Key points:
- In a study of the effects of aging on chronic kidney disease, researchers discovered that epigenetic clocks were inaccurate when compared with medical evidence.
- The research team developed a new epigenetic clock that accurately measures DNA methylation in both healthy and unhealthy tissue.
- Their tool has the potential to benefit the public, help address health inequalities, and assess treatment for populations subjected to premature aging.
A research team at the University of Glasgow has developed a new test to accurately measure biological aging in a clinical setting. This test, detailed in the Journal of Internal Medicine, is an epigenetic clock that assesses DNA to understand how well the body is aging relative to its chronological age.

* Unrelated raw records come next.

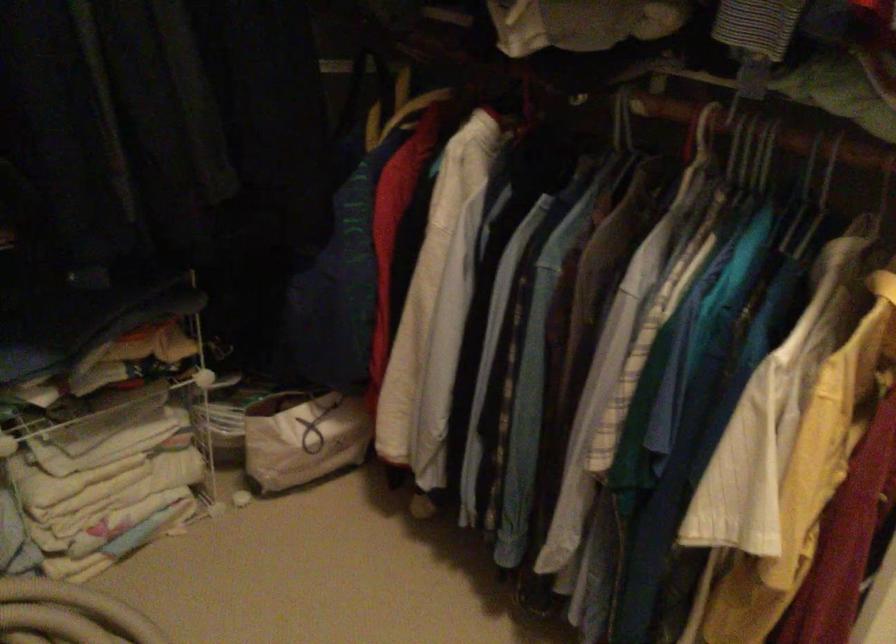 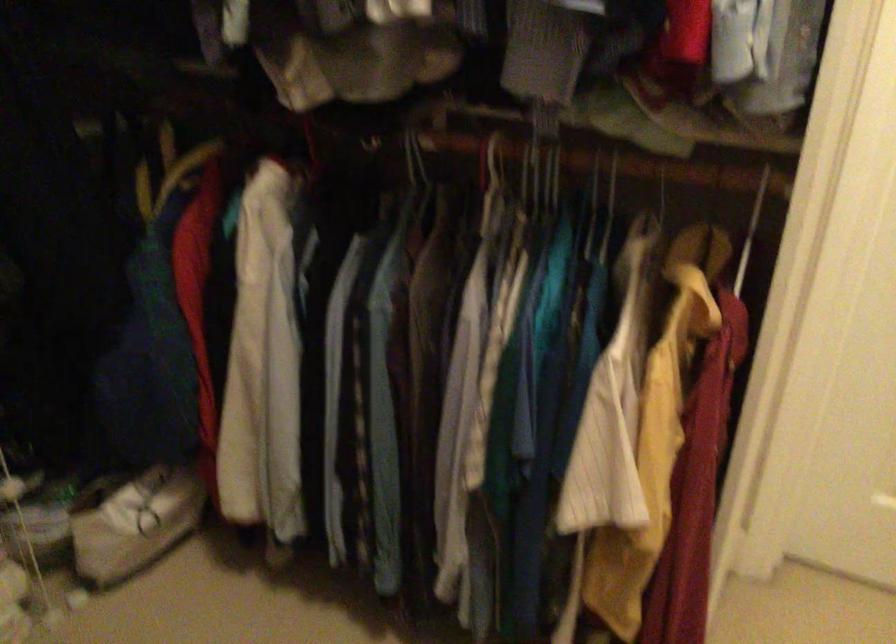 Question: The images are taken continuously from a first-person perspective. In which direction are you moving?

Choices:
 (A) Left
 (B) Right
 (C) Forward
 (D) Backward

Answer: (A) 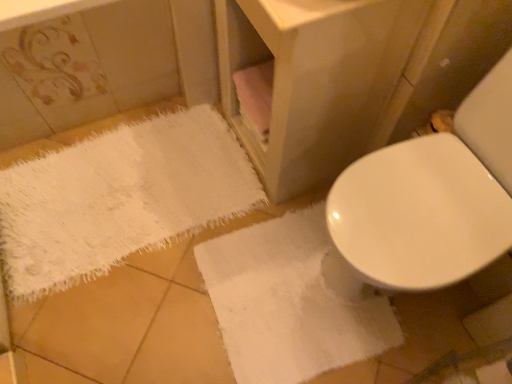 Locate an element on the screen. This screenshot has height=384, width=512. white fluffy bath towel at lower right, which is the second bath towel in left-to-right order is located at coordinates (292, 301).

Measure the distance between point (222, 86) and camera.

The distance of point (222, 86) from camera is 1.48 meters.

Find the location of `white fluffy bath towel at lower right, the first bath towel positioned from the right`. white fluffy bath towel at lower right, the first bath towel positioned from the right is located at coordinates (292, 301).

How far apart are white fluffy bath towel at lower left, the 2th bath towel when ordered from right to left, and matte wood vanity at center?

white fluffy bath towel at lower left, the 2th bath towel when ordered from right to left, and matte wood vanity at center are 18.28 inches apart.

From the image's perspective, is white fluffy bath towel at lower left, the first bath towel positioned from the left, on top of matte wood vanity at center?

No.

Considering the sizes of white fluffy bath towel at lower left, the 2th bath towel when ordered from right to left, and matte wood vanity at center in the image, is white fluffy bath towel at lower left, the 2th bath towel when ordered from right to left, wider or thinner than matte wood vanity at center?

Considering their sizes, white fluffy bath towel at lower left, the 2th bath towel when ordered from right to left, looks broader than matte wood vanity at center.

From a real-world perspective, between white fluffy bath towel at lower left, the first bath towel positioned from the left, and matte wood vanity at center, who is vertically lower?

In real-world perspective, white fluffy bath towel at lower left, the first bath towel positioned from the left, is lower.

Considering the sizes of matte wood vanity at center and white fluffy bath towel at lower right, which is the second bath towel in left-to-right order, in the image, is matte wood vanity at center wider or thinner than white fluffy bath towel at lower right, which is the second bath towel in left-to-right order,?

Considering their sizes, matte wood vanity at center looks slimmer than white fluffy bath towel at lower right, which is the second bath towel in left-to-right order.

Is matte wood vanity at center taller than white fluffy bath towel at lower right, the first bath towel positioned from the right?

Yes.

Choose the correct answer: Is matte wood vanity at center inside white fluffy bath towel at lower right, the first bath towel positioned from the right, or outside it?

matte wood vanity at center is located beyond the bounds of white fluffy bath towel at lower right, the first bath towel positioned from the right.

Which of these two, matte wood vanity at center or white fluffy bath towel at lower right, the first bath towel positioned from the right, is smaller?

white fluffy bath towel at lower right, the first bath towel positioned from the right, is smaller.

From the image's perspective, is matte wood vanity at center below white fluffy bath towel at lower left, the first bath towel positioned from the left?

No.

Identify the location of the 1st bath towel below when counting from the matte wood vanity at center (from the image's perspective). The height and width of the screenshot is (384, 512). (119, 198).

From the picture: Considering the positions of objects matte wood vanity at center and white fluffy bath towel at lower left, the first bath towel positioned from the left, in the image provided, who is in front, matte wood vanity at center or white fluffy bath towel at lower left, the first bath towel positioned from the left,?

matte wood vanity at center is in front.

The image size is (512, 384). I want to click on bath towel below the white fluffy bath towel at lower right, the first bath towel positioned from the right (from a real-world perspective), so click(x=119, y=198).

Which is correct: white fluffy bath towel at lower left, the 2th bath towel when ordered from right to left, is inside white fluffy bath towel at lower right, which is the second bath towel in left-to-right order, or outside of it?

white fluffy bath towel at lower left, the 2th bath towel when ordered from right to left, is not inside white fluffy bath towel at lower right, which is the second bath towel in left-to-right order, it's outside.

Which is more to the left, white fluffy bath towel at lower left, the first bath towel positioned from the left, or white fluffy bath towel at lower right, the first bath towel positioned from the right?

Positioned to the left is white fluffy bath towel at lower left, the first bath towel positioned from the left.

Who is taller, white fluffy bath towel at lower left, the first bath towel positioned from the left, or white fluffy bath towel at lower right, the first bath towel positioned from the right?

white fluffy bath towel at lower left, the first bath towel positioned from the left.

Does white fluffy bath towel at lower right, which is the second bath towel in left-to-right order, have a smaller size compared to matte wood vanity at center?

Yes, white fluffy bath towel at lower right, which is the second bath towel in left-to-right order, is smaller than matte wood vanity at center.

Is white fluffy bath towel at lower right, which is the second bath towel in left-to-right order, facing towards matte wood vanity at center?

No.

Can you confirm if white fluffy bath towel at lower right, which is the second bath towel in left-to-right order, is wider than matte wood vanity at center?

Indeed, white fluffy bath towel at lower right, which is the second bath towel in left-to-right order, has a greater width compared to matte wood vanity at center.

Is there a large distance between white fluffy bath towel at lower right, which is the second bath towel in left-to-right order, and matte wood vanity at center?

No, white fluffy bath towel at lower right, which is the second bath towel in left-to-right order, is not far from matte wood vanity at center.

From a real-world perspective, is white fluffy bath towel at lower right, the first bath towel positioned from the right, physically below white fluffy bath towel at lower left, the 2th bath towel when ordered from right to left?

No.

Is white fluffy bath towel at lower right, the first bath towel positioned from the right, oriented towards white fluffy bath towel at lower left, the 2th bath towel when ordered from right to left?

No.

Is white fluffy bath towel at lower right, which is the second bath towel in left-to-right order, inside the boundaries of white fluffy bath towel at lower left, the 2th bath towel when ordered from right to left, or outside?

white fluffy bath towel at lower right, which is the second bath towel in left-to-right order, is spatially situated outside white fluffy bath towel at lower left, the 2th bath towel when ordered from right to left.

Considering the points (301, 357) and (113, 218), which point is in front, point (301, 357) or point (113, 218)?

The point (301, 357) is closer to the camera.

Locate an element on the screen. Image resolution: width=512 pixels, height=384 pixels. the 2nd bath towel below the matte wood vanity at center (from a real-world perspective) is located at coordinates (119, 198).

Image resolution: width=512 pixels, height=384 pixels. In order to click on bath towel that appears on the right of matte wood vanity at center in this screenshot , I will do `click(292, 301)`.

Looking at this image, estimate the real-world distances between objects in this image. Which object is further from white fluffy bath towel at lower left, the first bath towel positioned from the left, white fluffy bath towel at lower right, which is the second bath towel in left-to-right order, or matte wood vanity at center?

matte wood vanity at center is positioned further to the anchor white fluffy bath towel at lower left, the first bath towel positioned from the left.

From the image, which object appears to be nearer to matte wood vanity at center, white fluffy bath towel at lower left, the 2th bath towel when ordered from right to left, or white fluffy bath towel at lower right, which is the second bath towel in left-to-right order?

white fluffy bath towel at lower right, which is the second bath towel in left-to-right order, is closer to matte wood vanity at center.

Based on their spatial positions, is matte wood vanity at center or white fluffy bath towel at lower right, the first bath towel positioned from the right, further from white fluffy bath towel at lower left, the first bath towel positioned from the left?

matte wood vanity at center lies further to white fluffy bath towel at lower left, the first bath towel positioned from the left, than the other object.

Looking at the image, which one is located closer to white fluffy bath towel at lower right, which is the second bath towel in left-to-right order, white fluffy bath towel at lower left, the 2th bath towel when ordered from right to left, or matte wood vanity at center?

The object closer to white fluffy bath towel at lower right, which is the second bath towel in left-to-right order, is white fluffy bath towel at lower left, the 2th bath towel when ordered from right to left.

Looking at the image, which one is located closer to matte wood vanity at center, white fluffy bath towel at lower right, the first bath towel positioned from the right, or white fluffy bath towel at lower left, the first bath towel positioned from the left?

white fluffy bath towel at lower right, the first bath towel positioned from the right.

Looking at the image, which one is located further to white fluffy bath towel at lower right, the first bath towel positioned from the right, matte wood vanity at center or white fluffy bath towel at lower left, the 2th bath towel when ordered from right to left?

Among the two, matte wood vanity at center is located further to white fluffy bath towel at lower right, the first bath towel positioned from the right.

Where is `bath towel between matte wood vanity at center and white fluffy bath towel at lower right, which is the second bath towel in left-to-right order, in the vertical direction`? The image size is (512, 384). bath towel between matte wood vanity at center and white fluffy bath towel at lower right, which is the second bath towel in left-to-right order, in the vertical direction is located at coordinates (119, 198).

The researchers discovered the accurate epigenetic clock as they studied more than 400 patients with chronic kidney disease and 100 matched controls to determine the impact of aging. They used epigenetic clocks to measure changes in biological age one year after kidney transplant or one year after the start of dialysis and compared these results to those of healthy controls.
All the epigenetic clocks yielded similar results, but none proved accurate in the clinical setting. As a result, the team was inspired to develop a new, more accurate epigenetic clock—the Glasgow-Karolinska Clock—that can be used with both healthy and unhealthy tissue. These clocks matched what doctors found in patients with chronic kidney disease, showing that their biological clock ticks faster than that of the average person, even after dialysis treatment.
Epigenetic changes and DNA methylation result from aging and disease-related aging. Epigenetic clocks, measuring methylation tags on DNA, have been proposed as the “gold standard” for accurate age measurement. However, this study marks the first real-world test of epigenetic clocks in both a normal and clinical aging setting.
“This is the first clinical test of epigenetic clocks,” said lead author Paul Shiels of the University of Glasgow. “The discovery that most are inaccurate when compared with medical evidence has led us to develop a new more accurate test which can accurately measure methylation tags on DNA of both healthy and unhealthy tissue. We have proven it is accurate to the high standards of a clinical setting.”
Given that diet and the gut microbiome can affect DNA methylation, the research team believes the new clock has the potential to accurately evaluate lifestyle interventions. This new tool can benefit the public, help address health inequalities, and improve treatment for populations experiencing premature aging.